Gianluca Galliano, Direttore Tecnico del gruppo Dainese (AGV, Dainese e TCX), racconta la storia di AGV, acronimo di Amisano Gino, il fondatore di Valenza, un’ossessione per la sicurezza che dura da 75 anni, dagli elmetti primordiali del Dopoguerra all’importante evoluzione che portò negli anni ’50, ad avere il primo casco in fibra di vetro e fino agli anni ’70, con il primo casco integrale sempre in fibra di vetro. Con il tempo, questa ossessione è cresciuta sempre di più e già negli anni ’90, è sfociata nella importante collaborazione con Valentino Rossi. Ad un certo punto di questa evoluzione, circa 13 anni fa, l’azienda ha voluto alzare l’asticella della ricerca della sicurezza raggiunta, definendo nuovi requisiti, fatto lo zero rappresentato dagli standard normativi dell’omologazione.
Ne è nato un nuovo protocollo interno ad AGV, improntato su tre aspetti, protezione, performance e comfort, per assettare nuovi standard di sicurezza. Un protocollo che ha portato alla realizzazione di nuovi prodotti nati “per sentire oltre quello che si può vedere” con modifiche che hanno aumentato del 50% le prestazioni dei caschi precedenti.
Quale sarà il futuro di AGV? Aumentare gli standard sicurezza, di certo, ma è previsto un ulteriore step evolutivo, come mettere sul mercato una nuova calotta in carbonio forgiato che la renda ulteriormente più sicura e dotata di una visiera ancora più performante in fatto di visibilità.
La seconda esperienza portata ad esempio è quella della Clinica Mobile, presentata dal direttore dottor Michele Zasa. Tutto nasce da Checco Costa che realizzò nel 1952 un suo sogno, quello di creare un circuito a Imola. Nel 1972, proprio ad Imola, ha inizio un servizio medico in pista, mai visto prima, curato dal figlio, il dottor Claudio Costa con giovani medici in ortopedia e anestesia. Da lì, la Clinica Mobile ha seguito ogni gara in giro per il mondo per portare soccorso ai piloti subito dopo il trauma. Nel 1977, grazie all’aiuto di Gino Amisano di AGV, nascerà la clinica mobile strutturata n. 1, alla quale seguirà la 2, la 3, la 4 e la 5. La 4 e la 5 sono ancora operative nei Campionati del Mondo di MotoGP e Superbike. Oggi è nata la Clinica Mobile 6, una struttura davvero innovativa. Nel tempo, anche l’attività è della Clinica si è sviluppata, in primis perché i circuiti si sono dotati dei loro presidi medici. Attualmente, la Clinica rappresenta la guardia medica del paddock (composto solitamente da 1500 - 2000 persone), fornisce consulenza, pratica attività di fisioterapia e ricopre un ruolo anche di “zona neutra” dove i piloti, soprattutto i più giovani trovano un’area comune e familiare.
Per quanto riguarda l’aspetto innovativo, il dottor Zasa spiega l’importanza di avere in dotazione in Clinica, una cartella clinica elettronica per ogni pilota, che non solo fornisce una panoramica della loro storia medica ma è un’importante raccolta dati su cui fare ricerca e un fondamentale contributo alle aziende che realizzano sistemi di sicurezza e presidi di protezione. Anche la dotazione tecnologica della Clinica Mobile si è parecchio evoluta negli anni: oggi i medici del motociclismo possono contare ad esempio sull’innovazione della radiologia digitale.
Terzo e ultimo intervento è stato presentato dal dottor Giandomenico Nollo, Vice Presidente Vicario Società Italiana di Health Technology Assessment che ha parlato di come la tecnologia possa innescarsi virtuosamente nel binomio sport salute.

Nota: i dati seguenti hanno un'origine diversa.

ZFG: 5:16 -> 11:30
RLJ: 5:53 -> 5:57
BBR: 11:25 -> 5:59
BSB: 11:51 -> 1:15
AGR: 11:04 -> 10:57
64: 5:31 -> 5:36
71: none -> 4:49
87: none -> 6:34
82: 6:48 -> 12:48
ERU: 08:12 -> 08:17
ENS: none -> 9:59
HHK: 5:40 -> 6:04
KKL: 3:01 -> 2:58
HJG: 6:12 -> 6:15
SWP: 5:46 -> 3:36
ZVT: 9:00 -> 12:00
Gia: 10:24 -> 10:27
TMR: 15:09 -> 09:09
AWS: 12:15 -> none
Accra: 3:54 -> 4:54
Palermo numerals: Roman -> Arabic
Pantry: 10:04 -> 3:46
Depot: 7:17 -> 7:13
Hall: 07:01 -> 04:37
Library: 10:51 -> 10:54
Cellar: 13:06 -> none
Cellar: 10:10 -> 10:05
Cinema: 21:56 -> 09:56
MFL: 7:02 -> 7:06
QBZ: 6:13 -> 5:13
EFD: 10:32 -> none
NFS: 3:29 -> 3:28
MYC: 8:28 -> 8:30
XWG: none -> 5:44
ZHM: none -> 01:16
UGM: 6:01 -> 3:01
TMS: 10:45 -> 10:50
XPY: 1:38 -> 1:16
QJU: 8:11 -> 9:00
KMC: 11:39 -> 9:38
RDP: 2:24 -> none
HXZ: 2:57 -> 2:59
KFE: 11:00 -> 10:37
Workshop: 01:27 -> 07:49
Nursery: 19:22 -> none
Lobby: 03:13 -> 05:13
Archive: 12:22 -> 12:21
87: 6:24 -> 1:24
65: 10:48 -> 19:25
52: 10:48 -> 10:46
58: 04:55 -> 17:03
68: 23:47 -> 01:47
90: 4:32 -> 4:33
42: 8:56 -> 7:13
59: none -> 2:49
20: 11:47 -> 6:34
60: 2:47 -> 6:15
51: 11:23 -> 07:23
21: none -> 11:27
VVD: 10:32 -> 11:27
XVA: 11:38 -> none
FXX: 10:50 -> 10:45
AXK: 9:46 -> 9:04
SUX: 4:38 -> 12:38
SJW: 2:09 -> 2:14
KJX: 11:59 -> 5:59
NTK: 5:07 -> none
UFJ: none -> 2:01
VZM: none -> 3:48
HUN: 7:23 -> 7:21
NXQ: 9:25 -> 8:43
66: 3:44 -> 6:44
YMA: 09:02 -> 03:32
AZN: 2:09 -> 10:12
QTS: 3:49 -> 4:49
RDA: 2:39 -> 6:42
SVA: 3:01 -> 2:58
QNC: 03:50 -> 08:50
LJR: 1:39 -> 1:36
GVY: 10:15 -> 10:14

Lo sport è permeato di innovazione, di tecnologia a favore di potenza, velocità e spettacolo. Lo sport è un importante acceleratore, fa un grande uso e porta un grande sviluppo di innovazione. Nelle battaglie sportive si giocano anche le battaglie della tecnologia.
Anche la salute è un potente motore di sviluppo scientifico, tecnologico ed economico. Negli ultimi due anni abbiamo visto come ci sia la necessità di spingere sull’innovazione nella sanità. Esempio più eclatante, è lo sforzo di aver realizzato un vaccino in un anno, favorito da una una sinergia pubblico e privato e da un mercato “forzato” ma disponile ad acquisire.
Oggi, abbiamo una grande fame di salute, in primis perché stiamo invecchiando ed è in atto una transizione demografica che vede un mondo di persone con 83 anni di vita media e una natalità sempre minore, con ripercussioni economiche e sociali ma anche sulla salute. Una nuova epidemiologia che richiede nuovi processi e nuovi con l’introduzione di cura innovativi. Uno dei più importanti è proprio lo sport.